You can organize the 20 samples like this:

GroupCountExample
Normal tasks10Generate a study plan, answer a chapter question, summarize a concept
Boundary tasks5User asks vaguely, mixes multiple stages, or uses an incorrect chapter name
Tool failure tasks3Search returns empty, API timeout, document parser fails
Safety / permission tasks2User asks the Agent to delete files or send content without confirmation

This distribution prevents a common beginner mistake: testing only the happy path.

An Example Benchmark for a Course Agent

{
"id": "course_agent_008",
"task": "Help me create a one-week RAG study plan and cite the course entry point",
"expected_capabilities": ["retrieve course docs", "generate a plan", "provide sources"],
"must_include": ["RAG basics", "retrieval strategy", "RAG evaluation"],
"must_not_do": ["invent non-existent chapters", "call the write-file tool"],
"scoring": {
"coverage": 2,
"source_accuracy": 2,
"plan_quality": 1
}
}

This example is more actionable than simply asking whether the answer is satisfactory, because it clearly defines what must be included, what must not be done, and how to score it.

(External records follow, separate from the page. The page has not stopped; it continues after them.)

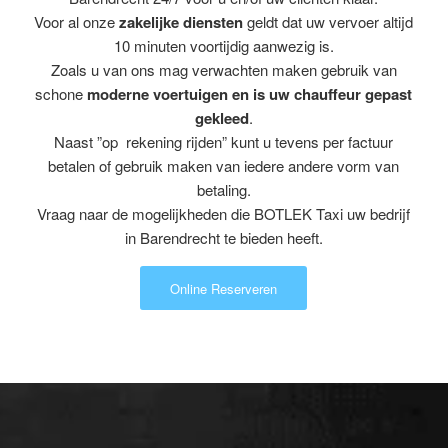
Voor al onze
zakelijke diensten
geldt dat uw vervoer altijd
10 minuten voortijdig aanwezig is.
Zoals u van ons mag verwachten maken gebruik van
schone
moderne voertuigen en is uw chauffeur gepast
gekleed
.
Naast ”op rekening rijden” kunt u tevens per factuur
betalen of gebruik maken van iedere andere vorm van
betaling.
Vraag naar de mogelijkheden die BOTLEK Taxi uw bedrijf
in Barendrecht te bieden heeft.
Online Reserveren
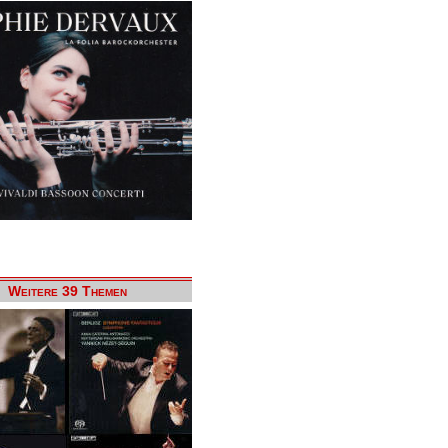
Weitere 39 Themen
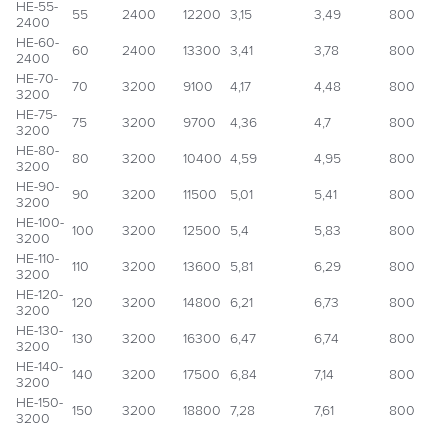
НЕ-55-
55
2400
12200
3,15
3,49
800
2400
НЕ-60-
60
2400
13300
3,41
3,78
800
2400
НЕ-70-
70
3200
9100
4,17
4,48
800
3200
НЕ-75-
75
3200
9700
4,36
4,7
800
3200
НЕ-80-
80
3200
10400
4,59
4,95
800
3200
НЕ-90-
90
3200
11500
5,01
5,41
800
3200
НЕ-100-
100
3200
12500
5,4
5,83
800
3200
НЕ-110-
110
3200
13600
5,81
6,29
800
3200
НЕ-120-
120
3200
14800
6,21
6,73
800
3200
НЕ-130-
130
3200
16300
6,47
6,74
800
3200
НЕ-140-
140
3200
17500
6,84
7,14
800
3200
НЕ-150-
150
3200
18800
7,28
7,61
800
3200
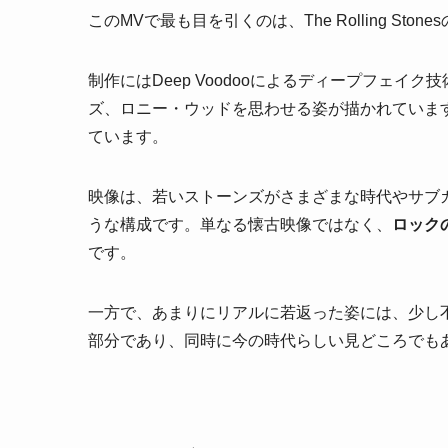
このMVで最も目を引くのは、The Rolling S
制作にはDeep Voodooによるディープフェイ
ズ、ロニー・ウッドを思わせる姿が描かれています。監督はFr
ています。
映像は、若いストーンズがさまざまな時代やサブ
うな構成です。単なる懐古映像ではなく、
ロック
です。
一方で、あまりにリアルに若返った姿には、少し
部分であり、同時に今の時代らしい見どころでも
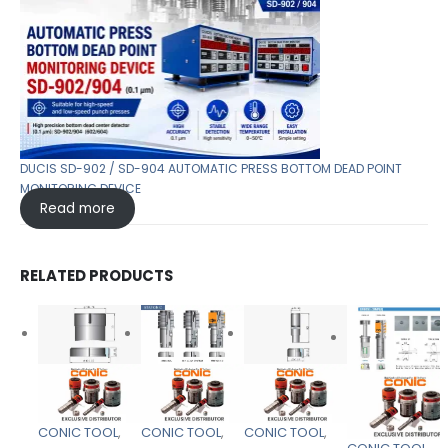
DUCIS SD-902 / SD-904 AUTOMATIC PRESS BOTTOM DEAD POINT
MONITORING DEVICE
Read more
RELATED PRODUCTS
CONIC TOOL
,
CONIC TOOL
,
CONIC TOOL
,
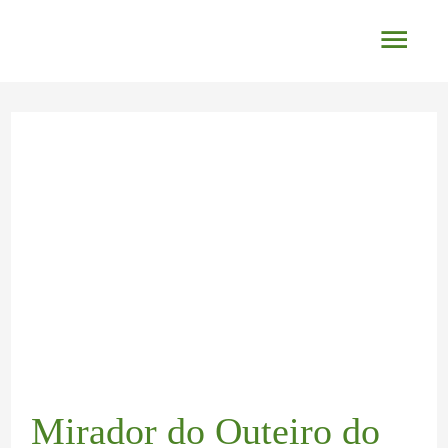
Ir
Men
al
princ
contenido
Navegación
de
entradas
Mirador do Outeiro do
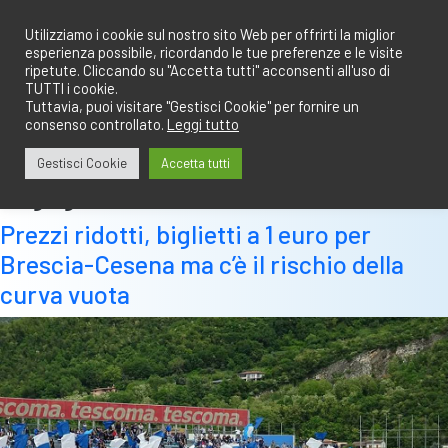
Salta
redazione@calciobresciano.it
349.1834075
al
Utilizziamo i cookie sul nostro sito Web per offrirti la miglior
esperienza possibile, ricordando le tue preferenze e le visite
contenuto
ripetute. Cliccando su "Accetta tutti" acconsenti all'uso di
TUTTI i cookie.
Tuttavia, puoi visitare "Gestisci Cookie" per fornire un
consenso controllato.
Leggi tutto
Abbonati
Accedi
Gestisci Cookie
Accetta tutti
Tag:
gara a rischio
Prezzi ridotti, biglietti a 1 euro per
Brescia-Cesena ma c’è il rischio della
curva vuota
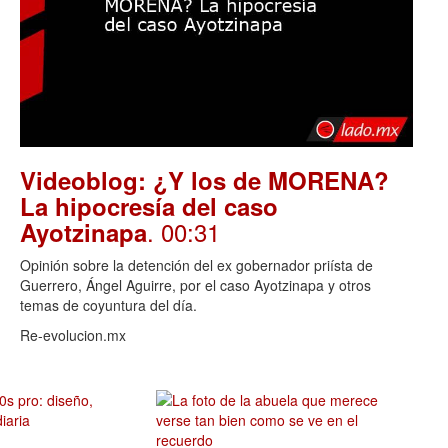
Videoblog: ¿Y los de MORENA?
La hipocresía del caso
. 00:31
Ayotzinapa
Opinión sobre la detención del ex gobernador priísta de
Guerrero, Ángel Aguirre, por el caso Ayotzinapa y otros
temas de coyuntura del día.
Re-evolucion.mx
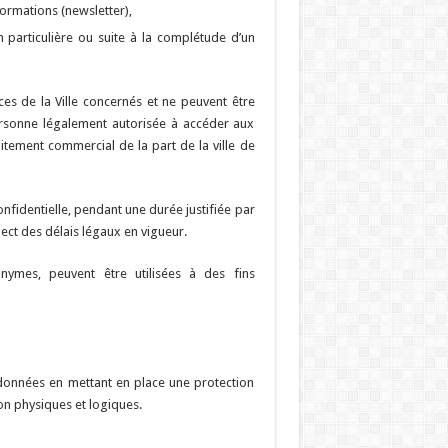
ormations (newsletter),
 particulière ou suite à la complétude d’un
ces de la Ville concernés et ne peuvent être
ersonne légalement autorisée à accéder aux
aitement commercial de la part de la ville de
nfidentielle, pendant une durée justifiée par
pect des délais légaux en vigueur.
nymes, peuvent être utilisées à des fins
s données en mettant en place une protection
on physiques et logiques.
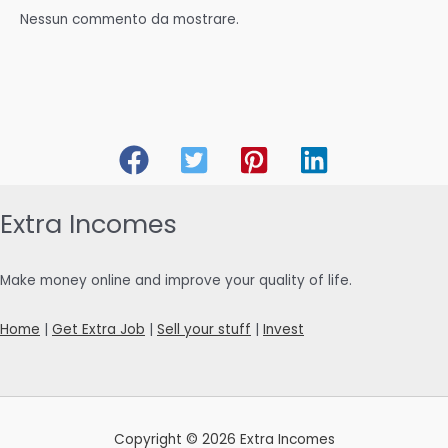
Nessun commento da mostrare.
Extra Incomes
Make money online and improve your quality of life.
Home
|
Get Extra Job
|
Sell your stuff
|
Invest
Copyright © 2026 Extra Incomes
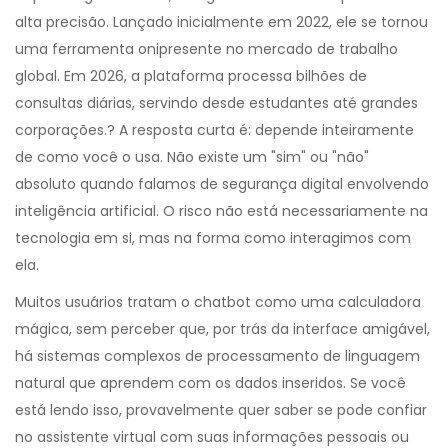
alta precisão
. Lançado inicialmente em 2022, ele se tornou
uma ferramenta onipresente no mercado de trabalho
global. Em 2026, a plataforma processa bilhões de
consultas diárias, servindo desde estudantes até grandes
corporações.
? A resposta curta é: depende inteiramente
de como você o usa. Não existe um "sim" ou "não"
absoluto quando falamos de segurança digital envolvendo
inteligência artificial. O risco não está necessariamente na
tecnologia em si, mas na forma como interagimos com
ela.
Muitos usuários tratam o chatbot como uma calculadora
mágica, sem perceber que, por trás da interface amigável,
há sistemas complexos de processamento de linguagem
natural que aprendem com os dados inseridos. Se você
está lendo isso, provavelmente quer saber se pode confiar
no assistente virtual com suas informações pessoais ou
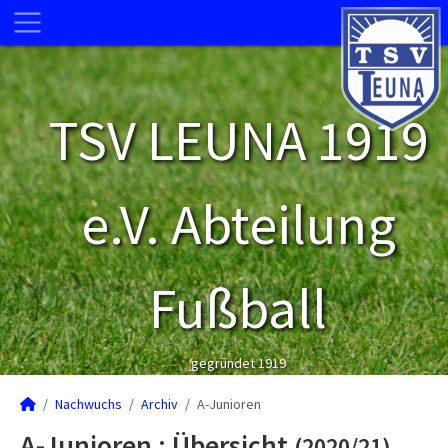
TSV LEUNA 1919
e.V. Abteilung
Fußball
gegründet 1919
Nachwuchs
Archiv
A-Junioren
A-Junioren :
Übersicht
(2020/21)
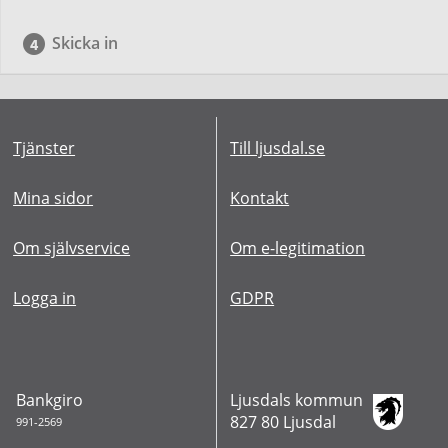
Skicka in
Tjänster
Till ljusdal.se
Mina sidor
Kontakt
Om självservice
Om e-legitimation
Logga in
GDPR
Bankgiro
Ljusdals kommun
827 80 Ljusdal
991-2569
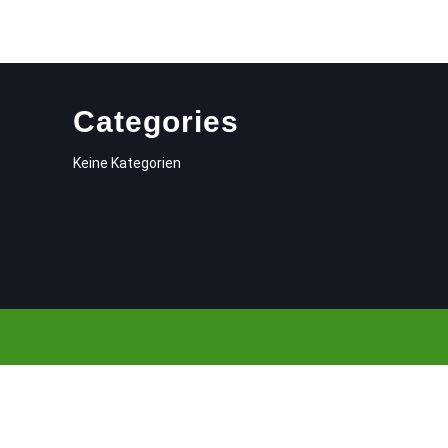
Categories
Keine Kategorien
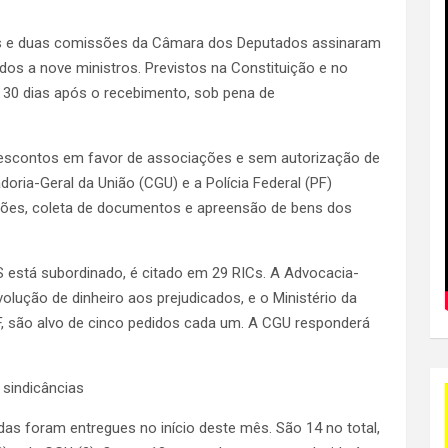
dos e duas comissões da Câmara dos Deputados assinaram
ídos a nove ministros. Previstos na Constituição e no
é 30 dias após o recebimento, sob pena de
escontos em favor de associações e sem autorização de
doria-Geral da União (CGU) e a Polícia Federal (PF)
sões, coleta de documentos e apreensão de bens dos
SS está subordinado, é citado em 29 RICs. A Advocacia-
olução de dinheiro aos prejudicados, e o Ministério da
PF, são alvo de cinco pedidos cada um. A CGU responderá
 sindicâncias
as foram entregues no início deste mês. São 14 no total,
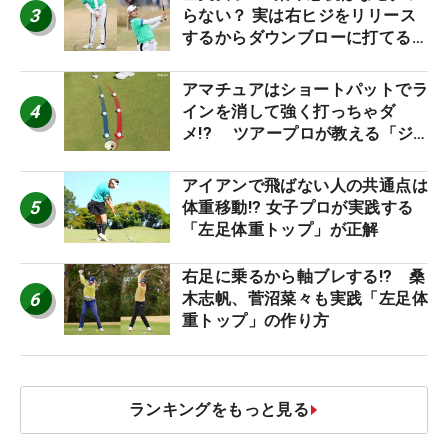
3
らない？ 実は右ヒジをリリース
するからダウンブローに打てる #
優勝者のスイング
アマチュアはショートパットでラ
4
インを消して強く打っちゃダ
メ!? ツアープロが教える「ジ
ャストタッチ」なら3パットが激
減するワケ
アイアンで飛ばない人の共通点は
5
体重移動!? 女子プロが実践する
「左足体重トップ」が正解
右足に乗るから軸ブレする!? 桑
6
木志帆、菅沼菜々も実践「左足体
重トップ」の作り方
ランキングをもっと見る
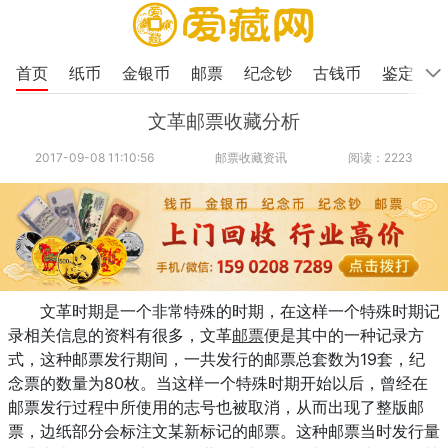
首页
纸币
金银币
邮票
纪念钞
古钱币
鉴定
文革邮票收藏分析
2017-09-08 11:10:56
邮票收藏资讯
阅读：2223
文革时期是一个非常特殊的时期，在这样一个特殊时期记
录相关信息的资料有很多，文革
邮票
便是其中的一种记录方
式，这种邮票发行期间，一共发行的邮票总套数为19套，纪
念票的数量为80枚。当这样一个特殊时期开始以后，曾经在
邮票发行过程中所使用的志号也被取消，从而出现了整版邮
票，边纸部分会标注文某新标记的邮票。这种邮票当时发行量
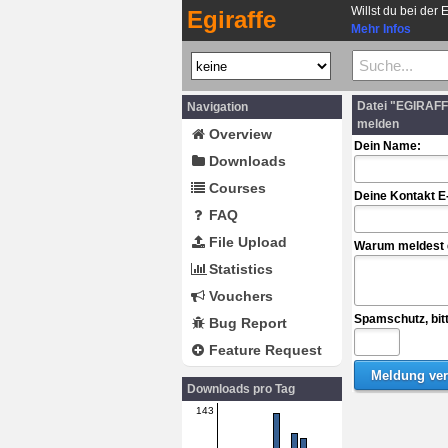
Willst du bei der 
Egiraffe
Mehr Infos
Datei "EGIRAF
Navigation
melden
Overview
Dein Name:
Downloads
Courses
Deine Kontakt E
FAQ
File Upload
Warum meldest d
Statistics
Vouchers
Spamschutz, bit
Bug Report
Feature Request
Downloads pro Tag
143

A minimal benchmark runner

A benchmark becomes useful only when you can run the same cases again after changing a Prompt, model, tool schema, or retrieval strategy.

Here is a very small scoring example:

sample = {
"id": "course_agent_008",
"must_include": ["RAG basics", "retrieval strategy", "RAG evaluation"],
"must_not_do": ["invent non-existent chapters", "call the write-file tool"],
}

answer = """
This one-week plan covers RAG basics, retrieval strategy, and RAG evaluation.
It cites the course RAG entry chapter and returns the plan as text only.
"""

def score_answer(sample, answer):
answer_lower = answer.lower()
include_hits = sum(item.lower() in answer_lower for item in sample["must_include"])
forbidden_hits = sum(item.lower() in answer_lower for item in sample["must_not_do"])

return {
"coverage": include_hits / len(sample["must_include"]),
"forbidden_violations": forbidden_hits,
"pass": include_hits == len(sample["must_include"]) and forbidden_hits == 0,
}

print(score_answer(sample, answer))

Expected output:

{'coverage': 1.0, 'forbidden_violations': 0, 'pass': True}

This is deliberately simple. In a real Agent benchmark, you would also inspect:

  • Whether cited chapters actually exist
  • Whether the Agent used allowed tools only
  • Whether it recovered from empty retrieval results
  • Whether it asked for confirmation before risky actions
  • Whether latency and cost stayed within acceptable limits

Limitations of Benchmarks

Benchmarks are easy to overfit. A system may perform very well on fixed tasks, but become unstable when given real user input. Benchmarks may also ignore cost, latency, safety, and maintainability. For Agents, whether the execution trace is explainable is sometimes more important than the final score.

Start with general benchmarks to build intuition about capability, then use a custom evaluation set to validate project quality. Every time you change the Prompt, switch models, modify the tool schema, or add a retrieval strategy, run the same evaluation set again. That way, you can tell whether the change improved performance, made it worse, or only changed the output style.

Common Mistakes

The first mistake is treating benchmark scores as production quality. The second is only testing normal tasks and not testing failures or boundary cases. The third is having too few evaluation samples and judging the system based on a few demos. The fourth is not saving historical results, which makes version comparison impossible.

Exercises

  1. Design 20 benchmark samples for your course Q&A assistant.
  2. Write must_include, must_not_do, and scoring rules for each sample.
  3. Design 3 tool failure scenarios, such as empty retrieval results, API timeout, or insufficient permissions.
  4. Explain why benchmarks cannot replace production monitoring.

Passing Criteria

After completing this section, you should be able to explain the difference between general benchmarks and custom evaluation sets, design a small benchmark for your own Agent project, and use a fixed evaluation set to compare the effectiveness of different models, Prompts, and tool designs.